Genetic Testing and Discrimination in Health Insurance

By Mark A. Rothstein and Cheryl Erwin, candidate for J.D. 1999, President of Health Law Organization

Recent advances in genetic technology have made it possible to learn what genes we carry in our genetic code. Genetic tests could, for example, tell whether an individual had a mutation that causes Huntington disease, amotrophic lateral sclerosis (Lou Gehrig's disease), or a mutation that predisposes the individual to develop breast, colon, or some other form of cancer. For some conditions, individuals could increase their medical monitoring or minimize their exposure to harmful environmental factors. Yet, the threat of discrimination in employment, insurance and other areas (in addition to simply not wanting to know) may deter individuals from using genetic technologies to improve their health. A recent article pointed out that people are not rushing in great numbers for genetic testing as some had predicted. (New York Times, March 27, 1998).

The vast majority of people who decide not to have genetic testing refer to privacy concerns as the primary reason for their hesitation to learn their genetic makeup. Although discrimination in employment, life insurance, and other areas are raised, the primary concern is health insurance.  As a condition of obtaining an individual insurance policy, health insurers and managed care organizations often require access to an individual's complete medical records.  In addition, patients commonly sign a consent to release medical information to third parties as a part of their health insurance reimbursement plan. Once the insurance company has this information, there are few controls on who may have access to it.

Although proposed federal legislation to prohibit genetic discrimination in health insurance has received bi-partisan support, the states have already begun to act.  Several states have attempted to address the problem of using genetic information for discriminatory purposes in health insurance. These state laws differ in their requirements and coverage. Florida and Alabama laws prohibit discrimination by insurers based on sickle cell trait.

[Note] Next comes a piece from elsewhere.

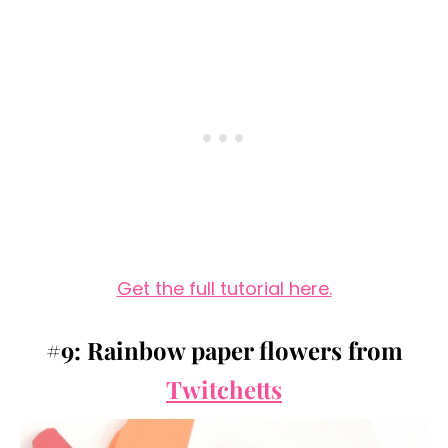
Get the full tutorial here.
#9: Rainbow paper flowers from
Twitchetts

North Carolina law prohibits denial of coverage where the applicant has the hemoglobin C or sickle cell trait. Maryland law prohibits different rates based on any genetic trait unless there is an actuarial justification.

Seven states forbid health insurers from requesting or requiring genetic tests: California; Georgia; Minnesota; New Hampshire; Ohio; Oregon; and Wisconsin. Nine states forbid health insurers from using information gained from genetic testing to deny or limit insurance coverage: Colorado; Georgia; Maryland; Minnesota; New Hampshire; New Jersey; Ohio; Oregon; and Virginia. The Texas law is limited to non-employment group policies.  The federal Health Insurance Portability and Accountability Act (HIPAA) prevents self-insured employer health plans and group health insurance from using genetic information to limit coverage. None of these well-intentioned laws is particularly effective.

The use of genetic information by health insurers exposes a fundamental problem with the U.S. health care system.  The enacted and proposed laws only prohibit discrimination against asymptomatic individuals. Thus, it would be unlawful to discriminate against a woman who had the BRCA1 breast cancer gene mutation, but if and when she developed breast cancer, it would be lawful to increase her rates to unaffordable levels or drop her from coverage altogether. But, if we enacted legislation prohibiting discrimination against any woman with such a mutation, what about the 90% or more of women whose breast cancer is from unknown causes. And, if we prohibit discrimination based on breast cancer susceptibility or diagnosis, what about all of the other conditions, such as tuberculosis or pneumonia, that are considered environmentally caused? Ultimately, the question is whether, as a society, we believe that all individuals have a right of access to a minimum level of health care.